To my eye, the priest was just another black, dirty, scrawny Hindu, in the usual dingy dhoti and tulband and nothing else. I would hardly have asked road directions of such a one. I would certainly never have entrusted a small and apprehensive child bride to his attentions. She was bound to be more repelled by him than by anything that could happen on her wedding night.
But perhaps not. According to the temple sculptures, some astonishing things could happen on her wedding night. As the sadhu pointed out this and that, and snickered and leered and rubbed his hands together, I saw depictions of acts that I had not known were possible until I myself was well along in years and experience. The stone men and women were conjoining in every conceivable position and combination and contortion, and in several ways that—even at my present age—I would not have thought of trying. Almost any one of those sculptured acts, if performed in a Christian land, even by a legitimately wedded man and wife, would have required their going immediately afterward to a confessor. And if the performance could be accurately described and related to that priest, hewould doubtless stagger away to seek shrift from a superior confessor.

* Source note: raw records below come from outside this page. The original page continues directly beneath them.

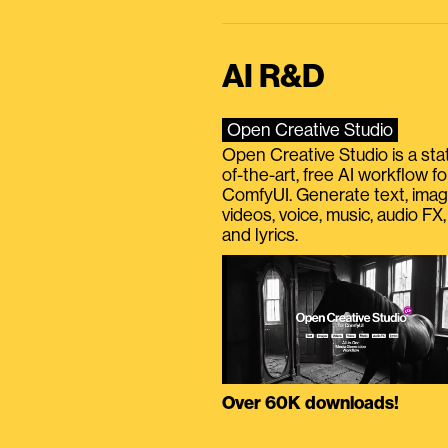
AI R&D
Open Creative Studio
Open Creative Studio is a sta
of-the-art, free AI workflow fo
ComfyUI. Generate text, imag
videos, voice, music, audio FX,
and lyrics.
Over 60K downloads!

I said, “I will accept, Tofaa, that a girl barely out of childhood might be required to submit to the natural act of surata with her new husband. But are you telling me that she is required to be versed in all these wild variations?”
“Well, she makes a better wife, if she is. But in any case, she should be prepared for whatever tastes her husband might manifest. She is a child, yes, but he may be a mature and lusty and experienced man. Or even a very old man, who has long been surfeited by the natural act, and now requires novelty.”
Having myself been all my life led about by my insatiable curiosity, and led into some curious situations, I was hardly one to point an accusing or ridiculing finger at the private practices of any other person or people. So I merely followed the smirking sadhu around the temple as he gesticulated and jabbered, and I made no surprised or scandalized outcries as Tofaa explained, “This is the adharottara, the upside-down act … this is the viparita surata, the perverse act … .” I was, in fact, regarding the sculptures from a different point of view, and pondering on a different aspect of them.
The carvings might well horrify a prudish spectator, but even the most censorious could not deny that they were fine art, beautifully and intricately done. The acts so explicitly portrayed were bawdy, God knows, even obscene, but the men and women involved were all smiling happily, and they were spirited and vivacious in their attitudes. They were enjoying themselves. So the sculptures expressed both a superb craftsmanship and a wonderful verve for life. They did not at all accord with the Hindus as I knew them: inept in everything they did, and doing everything with joyless sniveling, and doing very little.
As an example of their backwardness: in contrast to the Han, whose historians had been minutely recording every least event in their dominions for thousands of years, the Hindus possessed not one written book recounting any of their history. They had only some “sacred” collections of unbelievable legends—unbelievable because, in them, all the Hindu men were tiger-brave and resourceful, and all the Hindu women angel-sweet and lovable. For another example: the Hindu garments called sari and dhoti were only swathings of fabric. That was because, although the most primitive people elsewhere had long ago invented the needle and the craft of sewing, the Hindus had not yet learned to use a needle and had not any word for “tailor” in any of their multitude of languages.